An improved version of this LED shelf by DIY Machines on Youtube to include more features and settings. Link to the original Github repo here

Gallery

I didnt show the Loop or Rain effect since they suck in picture form. They look better in video

Original solid clock with solid spotlights Red-Blue gradient with static clock segments
Red-Blue gradient clock with sparkles Orange-Blue gradient fire
Rainbow clock with solid background and 1 pixel wide hyphen Rainbow Everything

Improvements over the original

  • Used an ESP8266 instead of an Arduino Nano

  • Auto-update time from the internet (No need for a real-time clock or manual configuration aside from UTC offsets)

  • Created a webserver to control different settings:

    • Full mobile and desktop support!
    • Toggle On/Off
    • Control Brightness (Segments, background, or spotlight dimming)
    • Modify Time (for daylight savings)
    • Color Control
    • Pattern Control
    • Hypen seperator for hours and minutes
    • Backlight Support
    • Smart Home automation support via HTTP requests
  • It also includes different patterns/lighting effects

    • Static/Solid
    • Rainbow
    • Gradient
    • Sparkle
    • Rain/Snow
    • Looping/Loading
    • More to be implemented
  • Every segment on the shelf has LEDs

    • Requires exactly 300 WS2812B LEDs (compared to the original 219) for the 12hr version. Would need 347 total for a 24hr version (including spotlights)
      • You can buy a 5m 60 LED's/m WS2812B LEDS strip for about $20 CAD on Aliexpress. Just pray that none of the LED's come dead on arrival
    • 32 Segments for the 12hr version (compared to the original 23). 37 Segments for the 24hr version
    • 12 Spotlights for the 12hr version. 14 Spotlights for the 24hr version
  • Support for 24-hour format

  • Expandable to larger shelf sizes

  • Scheduling effects/brightnesses for different times of day

This should work if you decide to not add spotlight LED's. I kept the more common configuration changes such as lighting effects easily accessable from the web-server, while less common configurations such as changing UTF offset for daylight savings for timezones or setting FPS as a webserver command. Other typically non-changing variables such as the # of LEDS, display width/height, and others are coded in Config.h. The configurations are persistent on restart, so all effects will be saved on a power loss or restart.

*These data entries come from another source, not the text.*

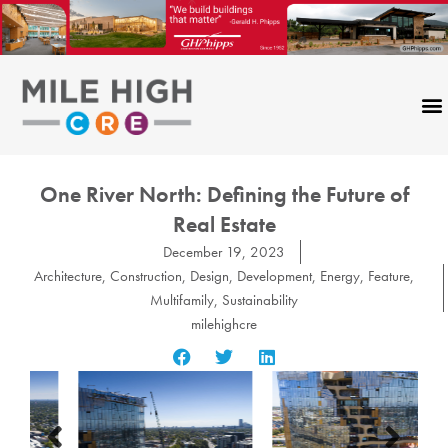
Skip
to
content
One River North: Defining the Future of
Real Estate
December 19, 2023
Architecture
,
Construction
,
Design
,
Development
,
Energy
,
Feature
,
Multifamily
,
Sustainability
milehighcre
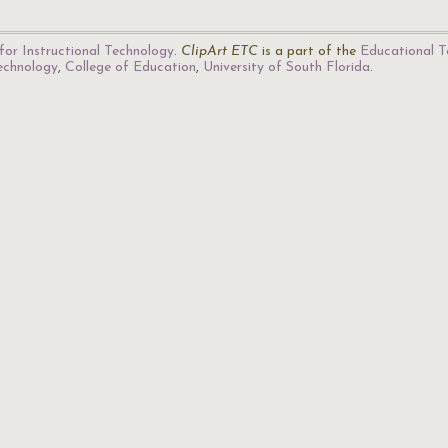
for Instructional Technology
.
ClipArt ETC
is a part of the
Educational T
Technology
,
College of Education
,
University of South Florida
.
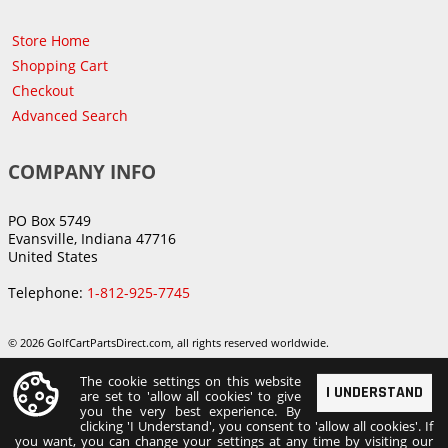
Store Home
Shopping Cart
Checkout
Advanced Search
COMPANY INFO
PO Box 5749
Evansville, Indiana 47716
United States
Telephone:
1-812-925-7745
© 2026 GolfCartPartsDirect.com, all rights reserved worldwide.
The cookie settings on this website
I UNDERSTAND
are set to 'allow all cookies' to give
you the very best experience. By
clicking 'I Understand', you consent to 'allow all cookies'. If
you want, you can change your settings at any time by visiting our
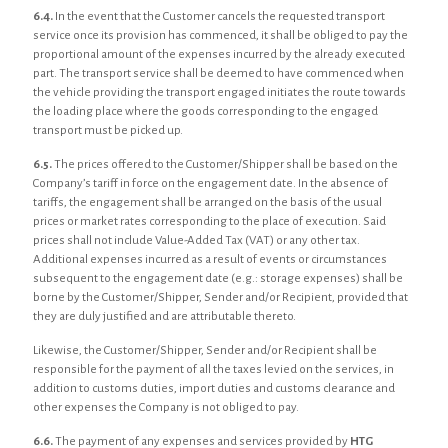
6.4.
In the event that the Customer cancels the requested transport
service once its provision has commenced, it shall be obliged to pay the
proportional amount of the expenses incurred by the already executed
part. The transport service shall be deemed to have commenced when
the vehicle providing the transport engaged initiates the route towards
the loading place where the goods corresponding to the engaged
transport must be picked up.
6.5.
The prices offered to the Customer/Shipper shall be based on the
Company’s tariff in force on the engagement date. In the absence of
tariffs, the engagement shall be arranged on the basis of the usual
prices or market rates corresponding to the place of execution. Said
prices shall not include Value-Added Tax (VAT) or any other tax.
Additional expenses incurred as a result of events or circumstances
subsequent to the engagement date (e.g.: storage expenses) shall be
borne by the Customer/Shipper, Sender and/or Recipient, provided that
they are duly justified and are attributable thereto.
Likewise, the Customer/Shipper, Sender and/or Recipient shall be
responsible for the payment of all the taxes levied on the services, in
addition to customs duties, import duties and customs clearance and
other expenses the Company is not obliged to pay.
6.6.
The payment of any expenses and services provided by
HTG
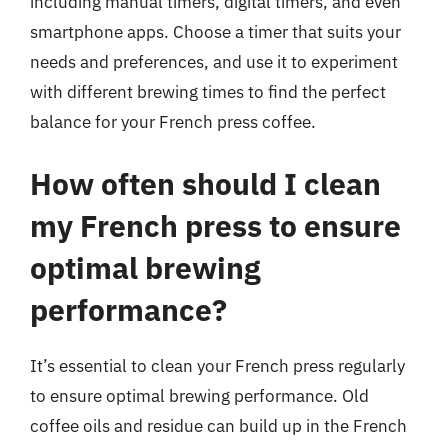
including manual timers, digital timers, and even
smartphone apps. Choose a timer that suits your
needs and preferences, and use it to experiment
with different brewing times to find the perfect
balance for your French press coffee.
How often should I clean
my French press to ensure
optimal brewing
performance?
It’s essential to clean your French press regularly
to ensure optimal brewing performance. Old
coffee oils and residue can build up in the French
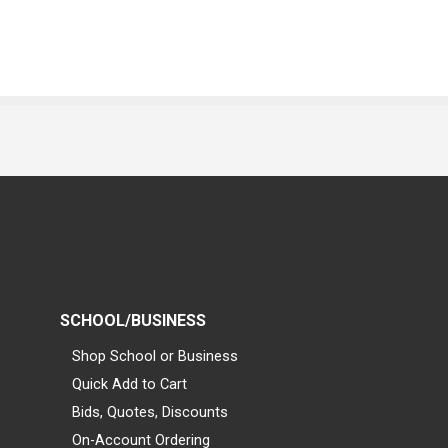
SCHOOL/BUSINESS
Shop School or Business
Quick Add to Cart
Bids, Quotes, Discounts
On-Account Ordering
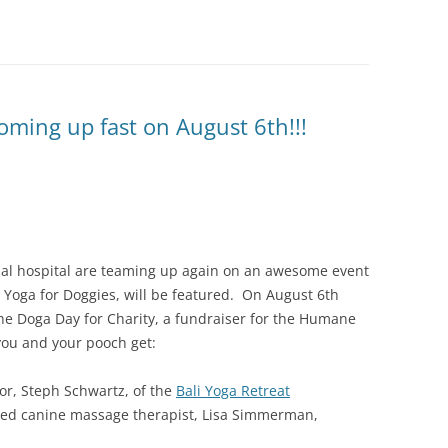
oming up fast on August 6th!!!
al hospital are teaming up again on an awesome event
 Yoga for Doggies, will be featured. On August 6th
the Doga Day for Charity, a fundraiser for the Humane
 you and your pooch get:
or, Steph Schwartz, of the
Bali Yoga Retreat
fied canine massage therapist, Lisa Simmerman,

This thing runs at 30+ fps relatively consistently. It usually runs at 60+ fps, but if you choose the heaviest load with gradient everything, it gets fairly computationally heavy and unoptimized. This is at 80MHz CPU, so you can get higher FPS with 160MHz. Note that all effect speeds are framerate reliant, so speeding up the FPS makes the effects faster

Dependencies

You would need to have the following libraries installed:

  • FastLED
  • LittleFS

Configuration

If you need help on any configuration, go to the discussions tab and ask there

Setting to 24hr layout

To switch to 24hr mode, you need to change a line in ./data/config.js file and on the first line of code, change it to const enable24HR = true;. This will allow for an extra column of spotlights if you added them. If you have a setup with a setup larger than >2x7, then you will need to configure it yourself, but it is as simple as changing 2 numbers in the config.js file.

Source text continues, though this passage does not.